Could you write out the records below exactly, without omitting a line?

WORKING DATA |
☆ ☆ ☆ ☆

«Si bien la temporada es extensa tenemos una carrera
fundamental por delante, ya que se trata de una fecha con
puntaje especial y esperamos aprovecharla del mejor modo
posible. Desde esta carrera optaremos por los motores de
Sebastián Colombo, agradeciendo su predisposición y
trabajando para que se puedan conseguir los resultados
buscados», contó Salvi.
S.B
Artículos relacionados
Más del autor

☆ ☆ ☆ ☆

RESPONSE |
«Si bien la temporada es extensa tenemos una carrera
fundamental por delante, ya que se trata de una fecha con
puntaje especial y esperamos aprovecharla del mejor modo
posible. Desde esta carrera optaremos por los motores de
Sebastián Colombo, agradeciendo su predisposición y
trabajando para que se puedan conseguir los resultados
buscados», contó Salvi.
S.B
Artículos relacionados
Más del autor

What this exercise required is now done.